L'efficacité à 100 % ne serait même pas soutenue dans les milieux vaccinalistes au cours d'une discussion !

En omettant les inconvénients : aucun lien de cause à effet n'est établi entre la vaccination anti-hépatite B et les  effets  secondaires  possibles,  ce  qui  permet  à Pasteur Mérieux, par exemple, de faire appel du jugement rendu le 4 avril 1997 par le tribunal de Grande Instance de Nanterre qui le rend responsable des graves troubles subis par une patiente dans les quinze jours suivant la vaccination et qui a dû se soigner neuf mois pour recouvrer sa mobilité (L'Impatient n° 235 de juin 1997).

2. Exemple de « pied-dans-la-porte » : votre enfant qui entre en sixième se voit proposer (pour ne pas dire « imposer ») la vaccination anti-hépatite B facultative et gratuite ; du coup, toute la famille, frères, sœurs, y compris parents, se fera vacciner !

3. La théorie de l'engagement : une fois que vous aurez accepté cette vaccination facultative (choix librement consenti), vous en profiterez pour remettre à jour toutes les autres et conseiller à vos proches d'en faire autant.
Une vaccination acceptée vous engagera à accepter toutes les autres, y compris les facultatives, celles-ci étant par ailleurs, peu différenciées dans le calendrier vaccinal, ce qui incite à les confondre avec les vaccinations obligatoires. De toute manière, les vaccins combinés mélangent obligatoires et facultatifs.
Exemple : DTCPolio, dans lequel C pour coqueluche est facultatif.
De même pour le futur vaccin hexavalent qui associe 3 vaccins obligatoires Diphtérie, Tétanos, Polio, et 3 vaccins facultatifs C, Hi B, He B ( coqueluche, méningite à Haemophilus B, hépatite B).

4. Exemple de « porte-au-nez » : quelle mère accepterait de faire souffrir volontairement un bébé ? (requête coûteuse)
Mais si c'est pour éviter de le voir mourir d'une hépatite fulminante ou d'un cancer du foie (requête inacceptable),  elle l'acceptera sans arrière-pensée et bébé sera vacciné à 2 mois, même si tous les spécialistes sont d'accord pour dire que c'est une maladie sexuellement transmissible.
Par ailleurs, la requête est légitimée par une noble cause : « Un geste pour la vie », c'est le slogan qui a été utilisé pour la campagne de vaccination contre l'hépatite B).

Du coup, les réfractaires seront « diabolisés » comme étant des égoïstes, asociaux et dangereux, ce qui est déstabilisant, même si nous savons que c'est faux ! (Le livre de Sylvie Simon "La   Dictature   MédicoScientifique" chez Filipacchi - 1997 - donne plusieurs exemples de transmission de maladies aux USA par les ... vaccinés !).
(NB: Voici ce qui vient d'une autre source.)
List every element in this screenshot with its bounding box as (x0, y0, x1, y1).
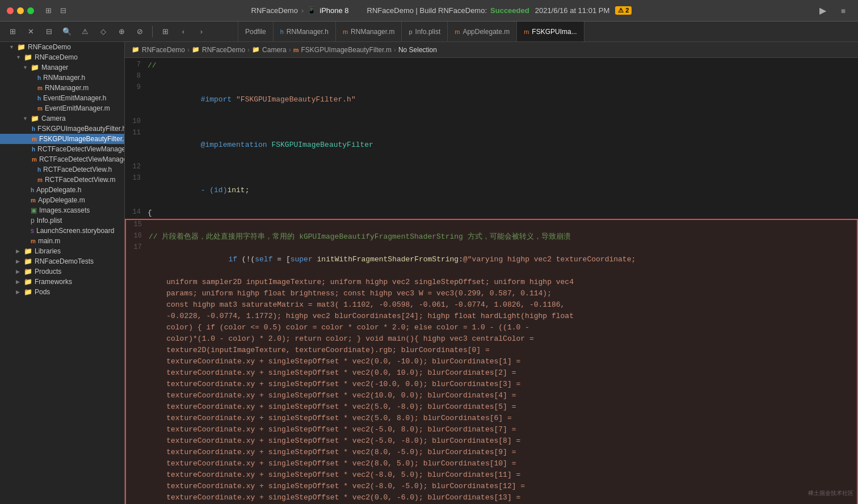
hierarchy-icon-btn[interactable]: ⊟ (41, 24, 57, 40)
grid-icon-btn[interactable]: ⊞ (157, 24, 173, 40)
fskgpu-m-tree-icon: m (32, 136, 37, 142)
tree-item-rctface-m[interactable]: m RCTFaceDetectViewManager.m (0, 154, 124, 164)
tree-item-images[interactable]: ▣ Images.xcassets (0, 205, 124, 215)
tree-label-rnmanager-h: RNManager.h (43, 74, 85, 82)
plist-tree-icon: p (31, 217, 35, 225)
tab-rnmanager-h[interactable]: h RNManager.h (274, 22, 336, 41)
tree-item-rnmanager-h[interactable]: h RNManager.h (0, 73, 124, 83)
fullscreen-button[interactable] (27, 7, 34, 14)
rctface-h-icon: h (32, 146, 35, 153)
line-content-9: #import "FSKGPUImageBeautyFilter.h" (148, 83, 858, 117)
rctfaceview-h-icon: h (37, 167, 41, 173)
stop-button[interactable]: ■ (835, 3, 851, 19)
nav-forward-btn[interactable]: › (194, 24, 209, 40)
breadcrumb-camera[interactable]: Camera (262, 46, 287, 54)
tag-icon-btn[interactable]: ⊕ (113, 24, 129, 40)
code-editor[interactable]: 7 // 8 9 #import "FSKGPUImageBeautyFilte… (125, 58, 858, 504)
tree-label-info-plist: Info.plist (37, 217, 62, 225)
search-icon-btn[interactable]: 🔍 (59, 24, 75, 40)
frameworks-icon: 📁 (24, 278, 32, 286)
line-num-cont-8 (126, 356, 149, 357)
nav-back-btn[interactable]: ‹ (175, 24, 191, 40)
tree-item-rctface-h[interactable]: h RCTFaceDetectViewManager.h (0, 144, 124, 154)
fskgpu-tab-label: FSKGPUIma... (532, 28, 577, 36)
breadcrumb-rnfacedemo2[interactable]: RNFaceDemo (202, 46, 245, 54)
pods-icon: 📁 (24, 288, 32, 296)
tab-podfile[interactable]: Podfile (238, 22, 274, 41)
tree-label-frameworks: Frameworks (35, 278, 72, 286)
line-num-cont-1 (126, 277, 149, 277)
alert-icon-btn[interactable]: ⚠ (77, 24, 93, 40)
line-content-cont-18: textureCoordinate.xy + singleStepOffset … (149, 469, 857, 481)
breadcrumb-no-selection[interactable]: No Selection (398, 46, 437, 54)
line-num-9: 9 (125, 83, 148, 91)
tab-appdelegate-m[interactable]: m AppDelegate.m (448, 22, 517, 41)
rnmanagerm-tab-label: RNManager.m (351, 28, 394, 36)
tree-item-rctfaceview-m[interactable]: m RCTFaceDetectView.m (0, 175, 124, 185)
tree-item-manager[interactable]: ▼ 📁 Manager (0, 62, 124, 73)
breadcrumb-m-icon: m (293, 46, 299, 53)
line-num-cont-4 (126, 311, 149, 311)
tree-item-camera[interactable]: ▼ 📁 Camera (0, 113, 124, 124)
tree-item-frameworks[interactable]: ▶ 📁 Frameworks (0, 277, 124, 287)
filter-icon-btn[interactable]: ✕ (23, 24, 39, 40)
tree-item-pods[interactable]: ▶ 📁 Pods (0, 287, 124, 297)
tree-item-libraries[interactable]: ▶ 📁 Libraries (0, 246, 124, 256)
podfile-tab-label: Podfile (245, 28, 266, 36)
line-content-12 (148, 162, 858, 173)
code-line-cont-4: -0.0228, -0.0774, 1.1772); highp vec2 bl… (126, 311, 857, 322)
breadcrumb-rnfacedemo1[interactable]: RNFaceDemo (142, 46, 185, 54)
line-num-cont-11 (126, 390, 149, 391)
tree-item-rnfacedemo-root[interactable]: ▼ 📁 RNFaceDemo (0, 42, 124, 52)
code-line-8: 8 (125, 71, 858, 83)
line-num-7: 7 (125, 60, 148, 69)
code-line-cont-10: textureCoordinate.xy + singleStepOffset … (126, 379, 857, 390)
line-num-cont-7 (126, 345, 149, 345)
tab-rnmanager-m[interactable]: m RNManager.m (336, 22, 402, 41)
tree-item-rnmanager-m[interactable]: m RNManager.m (0, 83, 124, 93)
line-content-16: // 片段着色器，此处直接用字符串，常用的 kGPUImageBeautifyF… (149, 231, 857, 243)
tests-icon: 📁 (24, 257, 32, 265)
tree-arrow-manager: ▼ (23, 65, 28, 70)
line-content-cont-6: color)*(1.0 - color) * 2.0); return colo… (149, 333, 857, 345)
tree-label-eventemit-h: EventEmitManager.h (43, 94, 106, 102)
code-line-cont-3: const highp mat3 saturateMatrix = mat3( … (126, 299, 857, 311)
tree-item-main-m[interactable]: m main.m (0, 236, 124, 246)
tree-item-eventemit-h[interactable]: h EventEmitManager.h (0, 93, 124, 103)
tree-item-fskgpu-h[interactable]: h FSKGPUImageBeautyFilter.h (0, 124, 124, 134)
tree-arrow-camera: ▼ (23, 116, 28, 121)
rnmanagerh-tab-label: RNManager.h (287, 28, 329, 36)
run-button[interactable]: ▶ (815, 3, 831, 19)
tree-label-rctfaceview-h: RCTFaceDetectView.h (43, 166, 112, 173)
view-toggle-icon[interactable]: ⊟ (58, 6, 68, 16)
tree-item-rnfacedemo[interactable]: ▼ 📁 RNFaceDemo (0, 52, 124, 62)
shapes-icon-btn[interactable]: ◇ (95, 24, 111, 40)
tab-info-plist[interactable]: p Info.plist (402, 22, 448, 41)
xcassets-icon: ▣ (31, 206, 37, 214)
tree-item-rnfacedemotests[interactable]: ▶ 📁 RNFaceDemoTests (0, 256, 124, 266)
highlighted-error-block: 15 16 // 片段着色器，此处直接用字符串，常用的 kGPUImageBea… (125, 219, 858, 504)
minimize-button[interactable] (17, 7, 24, 14)
folder-icon-btn[interactable]: ⊞ (5, 24, 20, 40)
line-content-cont-14: textureCoordinate.xy + singleStepOffset … (149, 424, 857, 435)
line-content-cont-8: textureCoordinate.xy + singleStepOffset … (149, 356, 857, 367)
breadcrumb-fskgpu[interactable]: FSKGPUImageBeautyFilter.m (301, 46, 392, 54)
tree-item-info-plist[interactable]: p Info.plist (0, 215, 124, 226)
tab-fskgpu[interactable]: m FSKGPUIma... (517, 22, 584, 41)
tree-item-products[interactable]: ▶ 📁 Products (0, 266, 124, 277)
close-button[interactable] (7, 7, 14, 14)
line-num-8: 8 (125, 71, 148, 80)
sidebar-toggle-icon[interactable]: ⊞ (43, 6, 53, 16)
line-num-15: 15 (126, 220, 149, 228)
line-num-12: 12 (125, 162, 148, 171)
tree-item-rctfaceview-h[interactable]: h RCTFaceDetectView.h (0, 164, 124, 175)
tree-item-eventemit-m[interactable]: m EventEmitManager.m (0, 103, 124, 113)
tree-item-appdelegate-h[interactable]: h AppDelegate.h (0, 185, 124, 195)
git-icon-btn[interactable]: ⊘ (132, 24, 148, 40)
storyboard-icon: s (31, 227, 34, 235)
rnmanager-m-icon: m (37, 85, 43, 91)
tree-item-appdelegate-m[interactable]: m AppDelegate.m (0, 195, 124, 205)
tree-item-fskgpu-m[interactable]: m FSKGPUImageBeautyFilter.m (0, 134, 124, 144)
tree-label-manager: Manager (41, 63, 68, 71)
tree-item-launchscreen[interactable]: s LaunchScreen.storyboard (0, 226, 124, 236)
Persuadé de servir la noble cause : « ne pas nuire aux vaccinations si profitables aux plus démunis », nous connaissons le père de famille dont le fils a été victime de l'erreur du B.C.G. (relatée p. 51 dans le livre de Sylvie Simon cité ci-dessus), qui s'oppose au dépôt de plainte pour le préjudice subi.

La requête coûteuse ici est : j'accepte sans mot dire le préjudice, la requête inacceptable étant : sinon je condamne tout le monde à mourir de la tuberculose pour une erreur accidentelle sur mon fils....

Bien évidemment, ces techniques citées (tout comme les vaccinations...) ne sont pas efficaces à 100 %, d'où les réfractaires à l'obligation vaccinale que nous restons.